I hope you’ll enjoy the Spring Fling Kathy! I’ll look forward to hearing all about it.

Kelly April 3, 2008, 6:44 pm

I had a neighbor when we lived in Virginia who supplied me with shovels-full of aconites in the green (and snowdrops, too, by the way) – our soil there was acidic and clay – but time was on her side: the plantings were 40+ years old.

Congrats on the piece in Horticulture, Kathy!

Don April 2, 2008, 10:03 pm

This is the kind of bulb where a British writer will always tell you to just ask a gardening friend to fork you up a growing patch of them from their garden. Grrrr.

Mr.

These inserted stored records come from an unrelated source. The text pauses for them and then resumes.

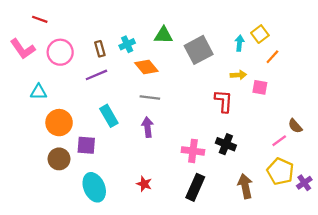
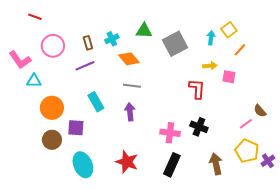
pink L-shape: (23, 49) -> (20, 60), moved
red star: (144, 184) -> (127, 162), size x1.6

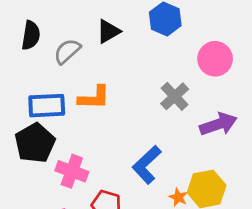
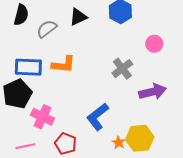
pink circle: (215, 59) -> (154, 44), size x0.7

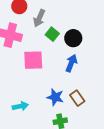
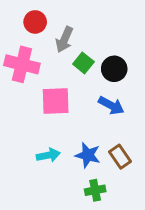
blue arrow: (71, 63) -> (111, 105), turned 96
cyan arrow: (20, 106) -> (48, 155), moved

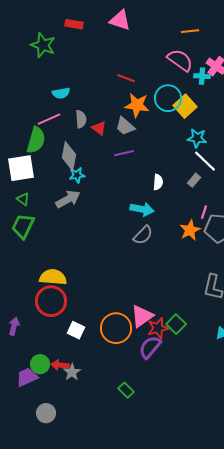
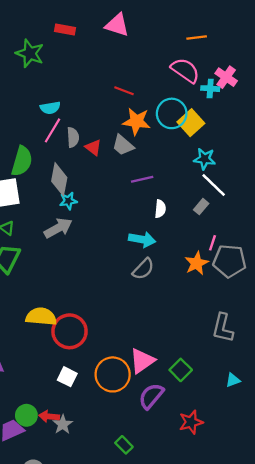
pink line: (49, 119) -> (52, 130), moved, turned -35
purple line: (124, 153) -> (142, 179), moved
red circle: (51, 301) -> (70, 331), moved
red star: (158, 328) -> (191, 422), moved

McGregor's Daughter April 2, 2008, 12:23 pm

I can’t recall which species of Eranthis I have (if I ever knew). I can’t even remember where I got them. My soil is close to neutral or very slightly acid. Although I seem to have only a few this year, I have found quite a few seedlings out there now that will be blooming size in a couple of years. Part of the problem seems to be that a clump of Phlox divaricata has spread over them and may be smothering them. It might be time to move them to an area where they’ll have a bit more room.

tedb April 2, 2008, 10:45 am

My soil is neutral to alkaline sandy loam in western WI and I’ve struggled with them.

Two and a half years ago I decided to try agin with bulbs from Van Engelen and they bloomed well the next spring and the year after. This year though they haven’t made any appearance yet. Snowdrops are blooming, crocus are emerging, maybe the aconites are just late.

I happened to have Louis Beebe Wilder’s book ‘Adventures with Hardy Bulbs’ next to me when I turned on my computer. She’s from NY and grew Eranthis on “quite acidic” soil. Here is what she says about failures:

“One often hears of many disappointments where plantations of Winter Aconites have been attempted, and the reason is almost invariably that the tubers have been kept too long out of th ground. It is imperitive to secure them early, in July or August, and to put them in the ground at once. If planting is delayed until the usual September or October bulb-planting season, virtue will have gone out of them and few will sprout.”

Good luck trying to get one of the big dutch merchants to ship something in July. I guess I’ll just keep trying and hope they eventually catch.


entangled April 2, 2008, 8:12 am

Aha, acid clay is exactly the kind of soil I’ve been trying to grow these in for 20+ years. I always thought mine were E. hyemalis, but I planted them so long ago I don’t even remember where I bought them. Now I wonder if the survivors are actually E. cilicica. I’ll have to take a closer look at them.

Kathy Purdy April 2, 2008, 7:07 am

Shucks. I probably ought to stick with snowdrops. They seem to grow for me like eranthis do for Barbee.

Don April 1, 2008, 11:55 pm

You’re right; eranthis likes neutral to alkaline soils, and the Brits (who know about such things) say eranthis multiplies much faster in alkaline soil, and sometimes dies out in acid clay. Soaking the tubers before planting does help (I put them in moist sand for a few days). But there’s no substitute for getting fresh tubers from a good supplier. It does look like you have cilicica. The problem I sometimes run into with E. hyemalis and cilicica is that my soil is so loose that these little bulbs sometimes heave out of the ground in late winter, so I’ve taken to putting some small rocks on the surface.

MA April 1, 2008, 10:44 pm

I don’t know about eranthis, but I have to tell you I LOVE the snowdrops on the header on this page. Lovely.